Autores uigures detalham abusos em sua terra natal

Capa do livro com retrato de Gulbahar Haitiwaji (© Alain Jocard/AFP/Getty Images)
Gulbahar Haitiwaji, uigur que vive na França, é uma ex-detenta que está chamando a atenção para os abusos praticados em Xinjiang (© Alain Jocard/AFP/Getty Images)

Quando Gulbahar Haitiwaji retornou a Xinjiang, China, em novembro de 2016, após uma década na França, ela entrou em um pesadelo. Ela havia sido convocada de volta por seu empregador, supostamente para completar sua papelada de aposentadoria. Em vez disso, as autoridades locais prenderam Gulbahar e a enviaram para um campo de internamento.

Sua história não é única — desde 2017, a República Popular da China (RPC) já deteve mais de 1 milhão de uigures, predominantemente muçulmanos, e membros de outros grupos pertencentes a minorias étnicas e religiosas nesses campos.

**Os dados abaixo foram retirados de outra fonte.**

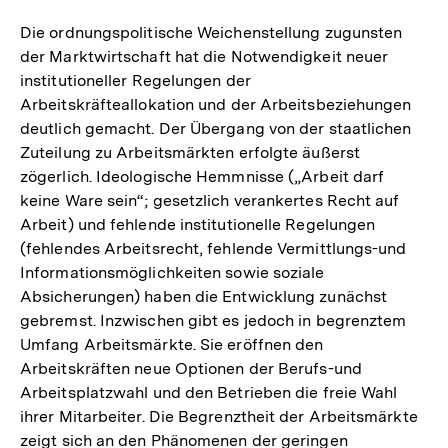
Die ordnungspolitische Weichenstellung zugunsten
der Marktwirtschaft hat die Notwendigkeit neuer
institutioneller Regelungen der
Arbeitskräfteallokation und der Arbeitsbeziehungen
deutlich gemacht. Der Übergang von der staatlichen
Zuteilung zu Arbeitsmärkten erfolgte äußerst
zögerlich. Ideologische Hemmnisse („Arbeit darf
keine Ware sein“; gesetzlich verankertes Recht auf
Arbeit) und fehlende institutionelle Regelungen
(fehlendes Arbeitsrecht, fehlende Vermittlungs-und
Informationsmöglichkeiten sowie soziale
Absicherungen) haben die Entwicklung zunächst
gebremst. Inzwischen gibt es jedoch in begrenztem
Umfang Arbeitsmärkte. Sie eröffnen den
Arbeitskräften neue Optionen der Berufs-und
Arbeitsplatzwahl und den Betrieben die freie Wahl
ihrer Mitarbeiter. Die Begrenztheit der Arbeitsmärkte
zeigt sich an den Phänomenen der geringen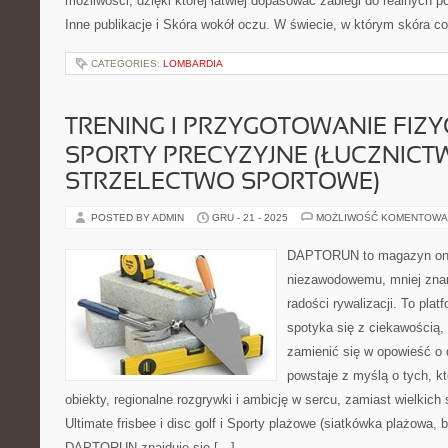
możliwości, dzięki której łatwiej dopasować zabiegi do realnych p
Inne publikacje i Skóra wokół oczu. W świecie, w którym skóra co
CATEGORIES:
LOMBARDIA
TRENING I PRZYGOTOWANIE FIZY
SPORTY PRECYZYJNE (ŁUCZNICT
STRZELECTWO SPORTOWE)
POSTED BY ADMIN
GRU - 21 - 2025
MOŻLIWOŚĆ KOMENTOWA
DAPTORUN to magazyn onli
niezawodowemu, mniej zna
radości rywalizacji. To plat
spotyka się z ciekawością, 
zamienić się w opowieść o 
powstaje z myślą o tych, k
obiekty, regionalne rozgrywki i ambicję w sercu, zamiast wielkic
Ultimate frisbee i disc golf i Sporty plażowe (siatkówka plażowa,
DAPTORUN znajduje się […]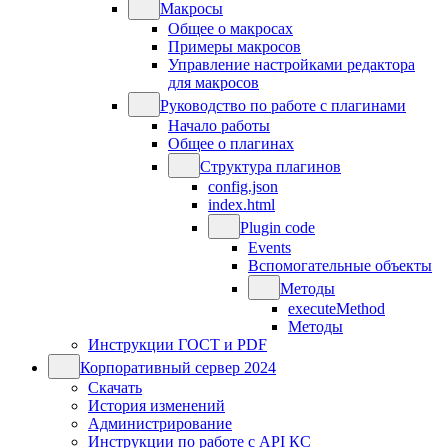
Макросы
Общее о макросах
Примеры макросов
Управление настройками редактора
для макросов
Руководство по работе с плагинами
Начало работы
Общее о плагинах
Структура плагинов
config.json
index.html
Plugin code
Events
Вспомогательные объекты
Методы
executeMethod
Методы
Инструкции ГОСТ и PDF
Корпоративный сервер 2024
Скачать
История изменений
Администрирование
Инструкции по работе с API КС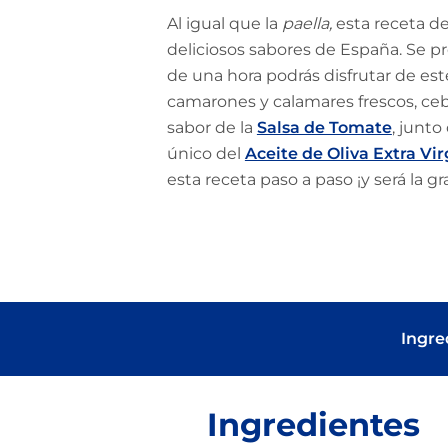
Al igual que la
paella,
esta receta d
deliciosos sabores de España. Se p
de una hora podrás disfrutar de est
camarones y calamares frescos, cebo
sabor de la
Salsa de Tomate
, junto
único del
Aceite de Oliva Extra Vi
esta receta paso a paso ¡y será la 
Ingre
Ingredientes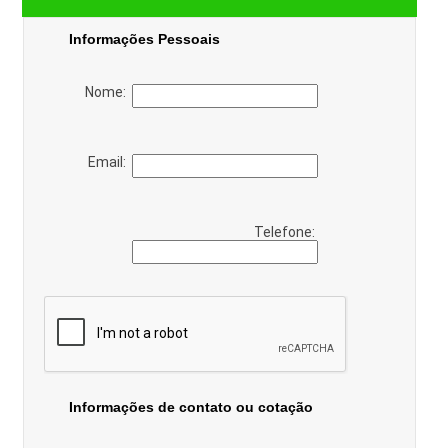
Informações Pessoais
Nome:
Email:
Telefone:
Informações de contato ou cotação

“Mais de cem vezes eu pensei, quando os passos dos guardas nos acordavam durante a noite, que nossa hora de ser executado tinha chegado”, escreve Gulbahar em seu relato de mais de dois anos de detenção, “Rescapée du goulag chinois” (Sobrevivente do gulag chinês). O livro, programado para publicação em inglês em fevereiro, foi extraído do The Guardian*.

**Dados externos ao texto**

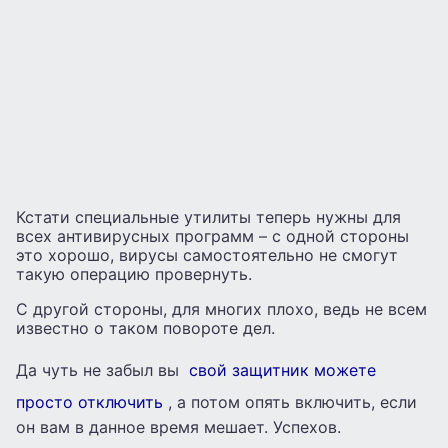
Кстати специальные утилиты теперь нужны для
всех антивирусных программ – с одной стороны
это хорошо, вирусы самостоятельно не смогут
такую операцию провернуть.
С другой стороны, для многих плохо, ведь не всем
известно о таком повороте дел.
Да чуть не забыл вы
свой защитник можете
просто отключить
, а потом опять включить, если
он вам в данное время мешает. Успехов.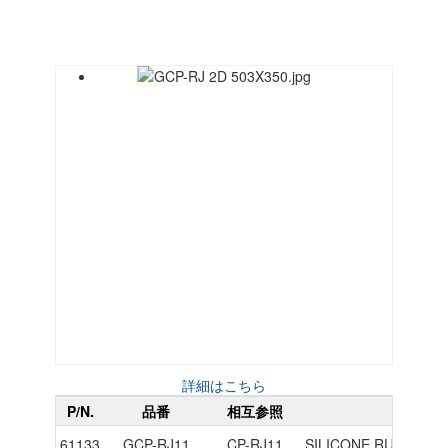
詳細はこちら
P/N.
品番
相互参照
材料
61133
GCP-RJ11
CP-RJ11
SILICONE RUBBER, 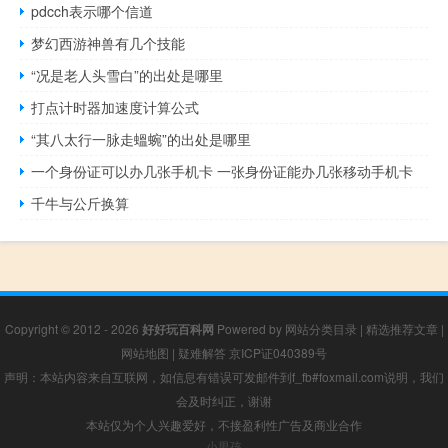
pdcch表示哪个信道
梦幻西游神兽有几个技能
“况是老人头雪白”的出处是哪里
打点计时器加速度计算公式
“其八太行一脉走蝹蜿”的出处是哪里
一个身份证可以办几张手机卡 一张身份证能办几张移动手机卡
千牛与公斤换算
Copyright © 2012 - 2026
好好玩百科网
Powered by
网站分类目录
|
精选推荐文章
|
网站地图
|
疑难解答
京ICP证040389号
声明：本站内容来自互联网，如信息有错误可发邮件到f_fb#foxmail.com说明，我们
会及时纠正，谢谢
本站仅为个人兴趣爱好，不接盈利性广告及商业合作
小男孩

Ela diz que sofreu tortura e outros abusos antes de sua libertação em agosto de 2019, depois que o governo francês interveio em seu nome.

Gulbahar é uma dos numerosos sobreviventes de campos de internamento da RPC cujas histórias estão ajudando a gerar protestos internacionais. Ela e Mihrigul Tursun, que também sobreviveu ao internamento na RPC, prestaram depoimento perante o Tribunal Uigur**, entidade não judicial composta por um grupo internacional de advogados, acadêmicos e representantes de ONGs, estabelecido no Reino Unido em 2020 para investigar abusos da RPC contra uigures e outras pessoas em Xinjiang.

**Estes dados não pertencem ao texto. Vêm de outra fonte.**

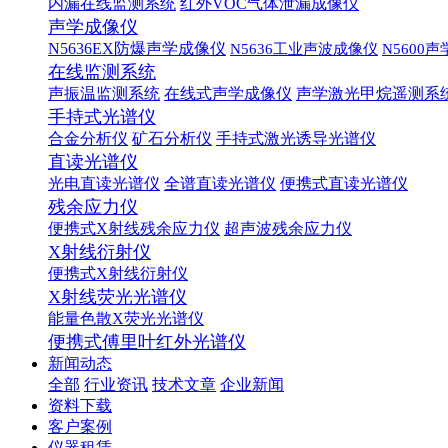
内漏在线监测系统
红外VOC气体泄漏成像仪
声学成像仪
N5636EX防爆声学成像仪
N5636工业声波成像仪
N5600
在线监测系统
声振温监测系统
在线式声学成像仪
声学激光甲烷遥测系
手持式光谱仪
合金分析仪
矿石分析仪
手持式激光诱导光谱仪
直读光谱仪
光电直读光谱仪
全谱直读光谱仪
便携式直读光谱仪
残余应力仪
便携式X射线残余应力仪
超声波残余应力仪
X射线衍射仪
便携式X射线衍射仪
X射线荧光光谱仪
能量色散X荧光光谱仪
便携式傅里叶红外光谱仪
新闻动态
全部
行业资讯
技术文章
企业新闻
资料下载
客户案例
仪器租赁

Quando Mihrigul voltou do Egito para Xinjiang a fim de visitar a família em maio de 2015, ela foi detida e seus trigêmeos recém-nascidos foram tirados dela. Ela foi submetida a interrogatórios, isolamento e tortura, diz ela.

Retrato de Mihrigul Tursun olhando pela janela (Depto. de Estado/D.A. Peterson)
Mihrigul Tursun é coautora de um livro sobre suas experiências como detenta na RPC (Depto. de Estado/D.A. Peterson)

“Cada vez que eu era eletrocutada, meu corpo inteiro tremia violentamente e eu podia sentir a dor nas veias”, ela depôs perante o tribunal* (PDF, 162 KB) em junho de 2021. “Achei que preferia morrer a passar por isso de novo e implorei que me matassem.”

Quando liberada, ela foi informada de que um de seus filhos havia morrido em decorrência de complicações de saúde.

Em dezembro de 2021, os juristas do Tribunal Uigur concluíram que a RPC cometeu crimes contra a humanidade* (PDF, 789 KB) e genocídio contra uigures.

Enquanto esses ex-detentos relatam suas experiências em Xinjiang, outros esforços para destacar o internamento uigur em um cenário internacional foram frustrados. Em abril de 2017, o defensor dos direitos uigures Dolkun Isa não foi autorizado a participar de uma reunião da ONU sobre questões indígenas, de acordo com a Observatório dos Direitos Humanos (ODH).

A ODH disse que impedir a participação de Isa na reunião da ONU* aponta “para preocupações maiores sobre o tratamento e a proteção de ativistas de direitos humanos que criticam a China à medida que buscam participar dos mecanismos de direitos humanos da ONU — destinados a proteger os direitos de todos”.

Mihrigul publicou seu relato, “Ort ohne Wiederkehr” (Lugar sem volta), escrito com a jornalista alemã Andrea Hoffmann, em janeiro.

Como ela relatou a um painel do Congresso dos EUA em 2018, “eu decidi contar ao mundo sobre os campos de concentração ocultos da China para que as pessoas que me torturaram e torturaram outras pessoas fossem punidas pelo que fizeram e pela voz dessas pessoas inocentes nos campos que podia ser ouvida”.

Acontecimentos recentes indicam que as histórias dos sobreviventes do internamento na RPC estão surtindo efeito. Em outubro de 2021, Estados Unidos, França, Luxemburgo, Bélgica e outros 39 países, em uma declaração conjunta nas Nações Unidas, instaram a RPC a respeitar os direitos humanos e a permitir que observadores independentes tivessem “acesso imediato, significativo e irrestrito” a Xinjiang, citando denúncias de detenções arbitrárias e outros abusos.